The 34-year-old had been torn between dressing up as Beyoncé or Toni Braxton, she says in the episode. She couldn’t decide which version of Bey she’d be, though. Two days before the holiday, she locked in her choice, filming a short recreation of Braxton’s “He Wasn’t Man Enough for Me” music video that has since garnered nearly 6.5M views on TikTok.
Kayla Nicole says she wore a dress that was once worn by Braxton herself for the Halloween costume. “It’s not a secret Toni is more on the petite side. I’m obsessed with all 5’2” of her,” she tells xoNecole via email. “But I’m 5’10'' and not missing any meals, honey, so to my surprise, when I got the dress and it actually fit, I knew it was destiny.”
The episode was the perfect way for the multihyphenate to take control of her own narrative. By addressing the viral moment on her own platform, she was able to stir the conversation and keep the focus on her adoration for Braxton, an artist she says she grew up listening to and who still makes her most-played playlist every year. Elsewhere, she likely would’ve received questions about whether or not the costume was a subliminal aimed at her ex-boyfriend and his pop star fiancée. “I think that people will try to project their own narratives, right?” she said, hinting at this in the episode. “But, for me personally – I think it’s very important to say this in this moment – I’m not in the business of tearing other women down. I’m in the business of celebrating them.”
Kayla Nicole is among xoNecole’s It Girl 100 Class of 2025, powered by SheaMoisture, recognized in the Viral Voices category for her work in media and the trends she sets on our timelines, all while prioritizing her own mental and physical health. As she puts it: “Yes, I’m curating conversations on my podcast The Pre-Game, and cultivating community with my wellness brand Tribe Therepē.”
Despite being the frequent topic of conversation online, Kayla Nicole says she’s learning to take advantage of her growing social media platform without becoming consumed by it. “I refuse to let the internet consume me. It’s supposed to be a resource and tool for connection, so if it becomes anything beyond that I will log out,” she says.

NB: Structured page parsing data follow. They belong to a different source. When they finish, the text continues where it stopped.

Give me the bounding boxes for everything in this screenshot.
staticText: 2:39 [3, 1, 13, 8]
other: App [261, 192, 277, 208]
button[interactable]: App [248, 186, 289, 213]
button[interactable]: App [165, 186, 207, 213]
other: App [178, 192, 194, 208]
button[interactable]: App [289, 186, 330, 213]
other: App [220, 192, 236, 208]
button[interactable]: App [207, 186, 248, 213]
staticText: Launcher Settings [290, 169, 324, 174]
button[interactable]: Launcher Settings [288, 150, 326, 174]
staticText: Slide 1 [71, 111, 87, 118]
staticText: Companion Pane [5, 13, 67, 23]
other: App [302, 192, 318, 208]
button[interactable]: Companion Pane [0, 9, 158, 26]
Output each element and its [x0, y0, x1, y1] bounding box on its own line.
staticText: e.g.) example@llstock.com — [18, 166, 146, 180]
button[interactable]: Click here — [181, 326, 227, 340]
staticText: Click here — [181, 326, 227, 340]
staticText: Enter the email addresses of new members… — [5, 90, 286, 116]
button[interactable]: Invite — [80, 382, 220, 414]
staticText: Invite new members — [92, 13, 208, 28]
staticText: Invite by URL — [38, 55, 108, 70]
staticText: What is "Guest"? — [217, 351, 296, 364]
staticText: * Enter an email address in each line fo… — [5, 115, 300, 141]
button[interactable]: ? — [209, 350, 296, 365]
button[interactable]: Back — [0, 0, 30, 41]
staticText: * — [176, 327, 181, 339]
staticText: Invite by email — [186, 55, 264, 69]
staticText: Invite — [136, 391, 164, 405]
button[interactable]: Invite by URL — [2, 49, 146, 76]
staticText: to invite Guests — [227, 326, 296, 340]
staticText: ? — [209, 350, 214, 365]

On The Pre-Game, which launched earlier this year, she has positioned herself as listeners “homegirl.” “There’s definitely a delicate dance between being genuine and oversharing, and I’ve had to learn that the hard way. Now I share from a place of reflection, not reaction,” she says. “If it can help someone feel seen or less alone, I’ll talk about it within reason. But I’ve certainly learned to protect parts of my life that I cherish most. I share what serves connection but doesn’t cost me peace.

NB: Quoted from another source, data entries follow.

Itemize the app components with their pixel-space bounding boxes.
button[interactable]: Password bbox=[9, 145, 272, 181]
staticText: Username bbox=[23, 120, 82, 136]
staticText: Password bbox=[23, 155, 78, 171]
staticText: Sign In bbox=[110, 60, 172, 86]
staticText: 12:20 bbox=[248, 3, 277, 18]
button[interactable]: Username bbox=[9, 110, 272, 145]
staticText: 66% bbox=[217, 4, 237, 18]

"I refuse to let the internet consume me. It’s supposed to be a resource and tool for connection, so if it becomes anything beyond that I will log out."

Credit: Malcolm Roberson
Throughout each episode, she sips a cocktail and addresses trending topics (even when they involve herself). It’s a platform the Pepperdine University alumnus has been preparing to have since she graduated with a degree in broadcast journalism, with a concentration in political science.
“I just knew I was going to end up on a local news network at the head anchor table, breaking high speed chases, and tossing it to the weather girl,” she says. Instead, she ended up working as an assistant at TMZ before covering sports as a freelance reporter. (She’s said she didn’t work for ESPN, despite previous reports saying otherwise.) The Pre-Game combines her love for pop culture and sports in a way that once felt inaccessible to her in traditional media.
She’s not just a podcaster, though. When she’s not behind the mic, taking acting classes or making her New York Fashion Week debut, Kayla Nicole is also busy elevating her wellness brand Tribe Therepē, where she shares her workouts and the workout equipment that helps her look chic while staying fit. She says the brand will add apparel to its line up in early 2026.
“Tribe Therepē has evolved into exactly what I have always envisioned. A community of women who care about being fit not just for the aesthetic, but for their mental and emotional well-being too. It’s grounded. It’s feminine. It’s strong,” she says. “And honestly, it's a reflection of where I am in my life right now. I feel so damn good - mentally, emotionally, and physically. And I am grateful to be in a space where I can pour that love and light back into the community that continues to pour into me.”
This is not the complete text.